[Your goal]: Pull out each line of the data that includes the word "Гудаури".
***** Source material *****
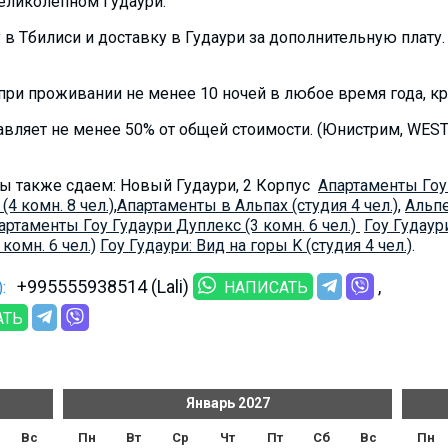
еликолепном Гудаури.
 в Тбилиси и доставку в Гудаури за дополнительную плату.
ри проживании не менее 10 ночей в любое время года, кром
авляет не менее 50% от общей стоимости. (Юнистрим, WES
ы также сдаем: Новый Гудаури, 2 Корпус
Апартаменты Гоу 
4 комн. 8 чел.)
,
Aпартаменты в Альпах (студия 4 чел.)
,
Альпе
артаменты Гоу Гудаури Дуплекс (3 комн. 6 чел.)
Гоу Гудаури
комн. 6 чел.)
Гоу Гудаури: Вид на горы K (студия 4 чел.)
.
+995555938514 (Lali)
:
НАПИСАТЬ
АТЬ
Январь
2027
Вс
Пн
Вт
Ср
Чт
Пт
Сб
Вс
Пн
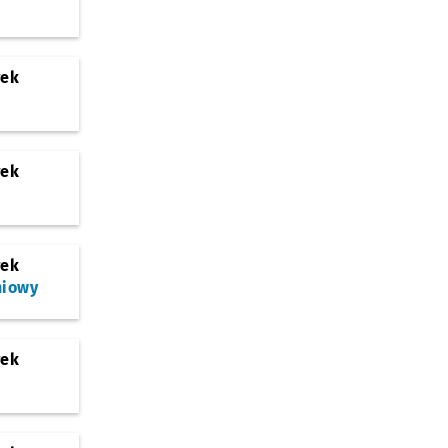
rek
rek
rek
niowy
rek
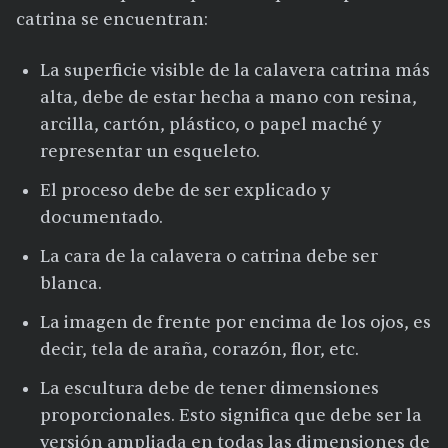
catrina se encuentran:
La superficie visible de la calavera catrina más
alta, debe de estar hecha a mano con resina,
arcilla, cartón, plástico, o papel maché y
representar un esqueleto.
El proceso debe de ser explicado y
documentado.
La cara de la calavera o catrina debe ser
blanca.
La imagen de frente por encima de los ojos, es
decir, tela de araña, corazón, flor, etc.
La escultura debe de tener dimensiones
proporcionales. Esto significa que debe ser la
versión ampliada en todas las dimensiones de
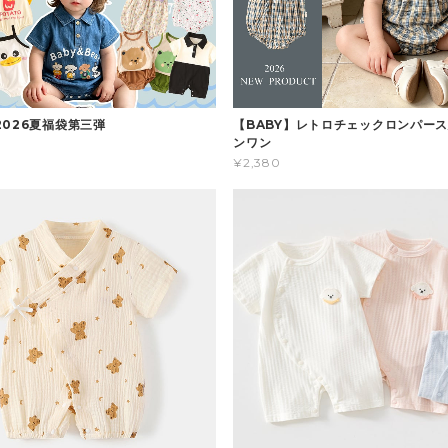
2026夏福袋第三弾
【BABY】レトロチェックロンパース
ンワン
¥2,380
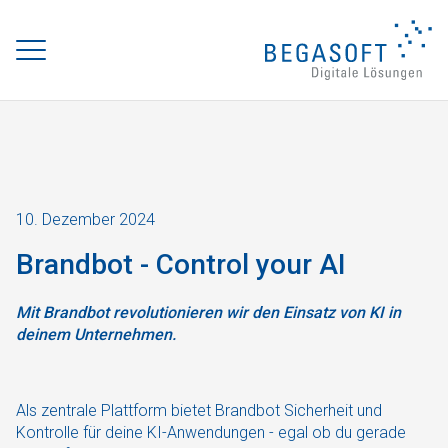
10. Dezember 2024
Brandbot - Control your AI
Mit
Brandbot
revolutionieren wir den Einsatz von KI in
deinem Unternehmen.
Als zentrale Plattform bietet Brandbot Sicherheit und
Kontrolle für deine KI-Anwendungen - egal ob du gerade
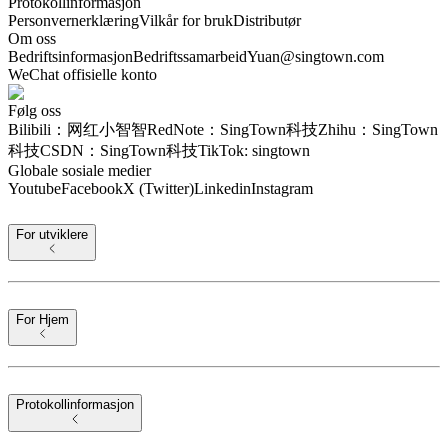
Protokollinformasjon
Personvernerklæring
Vilkår for bruk
Distributør
Om oss
Bedriftsinformasjon
Bedriftssamarbeid
Yuan@singtown.com
WeChat offisielle konto
Følg oss
Bilibili：网红小智智
RedNote：SingTown科技
Zhihu：SingTown
科技
CSDN：SingTown科技
TikTok: singtown
Globale sosiale medier
Youtube
Facebook
X (Twitter)
Linkedin
Instagram
For utviklere
For Hjem
Protokollinformasjon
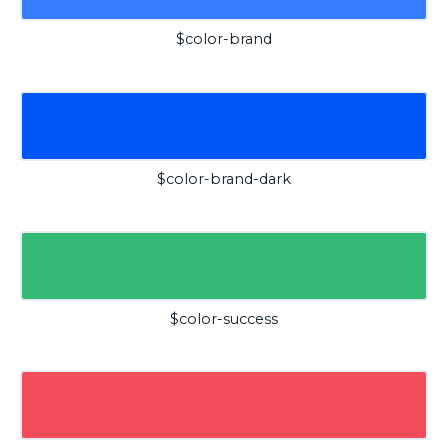
$color-brand
$color-brand-dark
$color-success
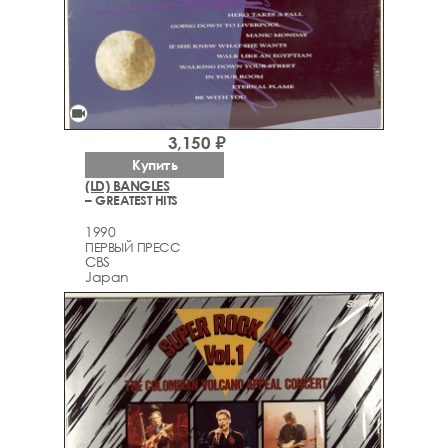
videocam
3,150 ₽
Купить
(LD) BANGLES
– GREATEST HITS
1990
ПЕРВЫЙ ПРЕСС
CBS
Japan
*****
[Result]:
еликолепном Гудаури.
 в Тбилиси и доставку в Гудаури за дополнительную плату.
ы также сдаем: Новый Гудаури, 2 Корпус
артаменты Гоу Гудаури Дуплекс (3 комн. 6 чел.)
Гоу Гудаури
Гоу Гудаури: Вид на горы K (студия 4 чел.)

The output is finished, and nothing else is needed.